TASK GOAL
Below are records; reproduce exactly the lines from the one that has "youngster Amara Nallo likely thrown into" through the one that has "July 6, 2026", ends included, and nothing more.

SUPPLIED RECORDS
---

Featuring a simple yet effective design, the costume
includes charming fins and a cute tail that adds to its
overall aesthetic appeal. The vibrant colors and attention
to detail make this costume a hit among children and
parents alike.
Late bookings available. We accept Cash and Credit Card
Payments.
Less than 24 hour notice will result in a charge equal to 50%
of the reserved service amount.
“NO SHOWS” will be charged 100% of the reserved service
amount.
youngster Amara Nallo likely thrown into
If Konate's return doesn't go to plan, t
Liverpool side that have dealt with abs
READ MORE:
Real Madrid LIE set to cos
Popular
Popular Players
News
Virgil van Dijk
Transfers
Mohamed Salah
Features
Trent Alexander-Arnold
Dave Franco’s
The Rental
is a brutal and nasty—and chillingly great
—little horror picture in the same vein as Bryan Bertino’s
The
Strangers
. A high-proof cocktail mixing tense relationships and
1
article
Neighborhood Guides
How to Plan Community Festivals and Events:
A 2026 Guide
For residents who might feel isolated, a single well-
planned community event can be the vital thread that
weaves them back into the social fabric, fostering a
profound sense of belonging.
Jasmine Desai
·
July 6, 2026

---

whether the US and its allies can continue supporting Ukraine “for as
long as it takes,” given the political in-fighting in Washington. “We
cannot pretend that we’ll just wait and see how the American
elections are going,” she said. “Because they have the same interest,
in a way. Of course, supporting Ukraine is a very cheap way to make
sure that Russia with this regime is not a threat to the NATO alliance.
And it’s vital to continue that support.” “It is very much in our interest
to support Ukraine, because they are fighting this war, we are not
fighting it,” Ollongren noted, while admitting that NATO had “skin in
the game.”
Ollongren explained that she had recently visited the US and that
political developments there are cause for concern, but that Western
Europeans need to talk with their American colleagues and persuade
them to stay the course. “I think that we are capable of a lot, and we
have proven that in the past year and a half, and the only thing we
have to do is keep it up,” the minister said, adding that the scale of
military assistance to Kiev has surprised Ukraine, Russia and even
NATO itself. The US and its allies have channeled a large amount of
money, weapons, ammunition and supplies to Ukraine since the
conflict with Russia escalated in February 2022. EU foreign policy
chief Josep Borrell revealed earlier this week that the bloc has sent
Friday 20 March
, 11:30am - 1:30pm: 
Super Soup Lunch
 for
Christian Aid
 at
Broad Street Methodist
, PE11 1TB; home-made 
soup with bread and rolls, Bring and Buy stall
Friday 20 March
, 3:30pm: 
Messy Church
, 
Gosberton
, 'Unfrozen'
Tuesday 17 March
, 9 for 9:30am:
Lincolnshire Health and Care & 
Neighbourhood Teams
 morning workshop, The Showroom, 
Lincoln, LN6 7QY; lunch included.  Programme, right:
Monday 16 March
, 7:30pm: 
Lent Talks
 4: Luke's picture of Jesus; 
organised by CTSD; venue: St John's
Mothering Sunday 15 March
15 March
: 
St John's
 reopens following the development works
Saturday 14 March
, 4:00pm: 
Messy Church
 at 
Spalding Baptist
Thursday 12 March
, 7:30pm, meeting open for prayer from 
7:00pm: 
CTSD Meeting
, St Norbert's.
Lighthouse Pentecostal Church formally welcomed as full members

---

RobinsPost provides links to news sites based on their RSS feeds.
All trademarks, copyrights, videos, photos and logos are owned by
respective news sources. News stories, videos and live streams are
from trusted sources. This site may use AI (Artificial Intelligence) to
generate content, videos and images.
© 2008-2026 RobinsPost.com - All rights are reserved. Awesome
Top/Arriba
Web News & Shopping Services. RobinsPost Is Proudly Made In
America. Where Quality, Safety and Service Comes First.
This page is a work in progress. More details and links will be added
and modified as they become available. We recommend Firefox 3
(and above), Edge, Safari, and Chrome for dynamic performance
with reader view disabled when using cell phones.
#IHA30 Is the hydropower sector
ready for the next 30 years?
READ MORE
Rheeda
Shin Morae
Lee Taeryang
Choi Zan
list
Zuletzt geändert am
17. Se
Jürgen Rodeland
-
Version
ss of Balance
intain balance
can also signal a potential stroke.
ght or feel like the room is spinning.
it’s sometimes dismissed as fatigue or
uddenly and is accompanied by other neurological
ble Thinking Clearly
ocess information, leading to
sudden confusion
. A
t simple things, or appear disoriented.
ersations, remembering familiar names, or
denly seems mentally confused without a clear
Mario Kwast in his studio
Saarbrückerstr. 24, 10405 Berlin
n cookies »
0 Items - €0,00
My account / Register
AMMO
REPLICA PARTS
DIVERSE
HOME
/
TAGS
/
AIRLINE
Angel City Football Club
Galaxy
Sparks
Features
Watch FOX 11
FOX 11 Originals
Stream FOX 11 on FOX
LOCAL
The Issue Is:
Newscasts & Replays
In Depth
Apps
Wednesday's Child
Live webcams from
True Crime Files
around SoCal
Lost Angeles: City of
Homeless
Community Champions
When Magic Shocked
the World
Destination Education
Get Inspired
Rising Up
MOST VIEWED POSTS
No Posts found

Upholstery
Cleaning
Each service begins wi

---

TASK ANSWER
youngster Amara Nallo likely thrown into
If Konate's return doesn't go to plan, t
Liverpool side that have dealt with abs
READ MORE:
Real Madrid LIE set to cos
Popular
Popular Players
News
Virgil van Dijk
Transfers
Mohamed Salah
Features
Trent Alexander-Arnold
Dave Franco’s
The Rental
is a brutal and nasty—and chillingly great
—little horror picture in the same vein as Bryan Bertino’s
The
Strangers
. A high-proof cocktail mixing tense relationships and
1
article
Neighborhood Guides
How to Plan Community Festivals and Events:
A 2026 Guide
For residents who might feel isolated, a single well-
planned community event can be the vital thread that
weaves them back into the social fabric, fostering a
profound sense of belonging.
Jasmine Desai
·
July 6, 2026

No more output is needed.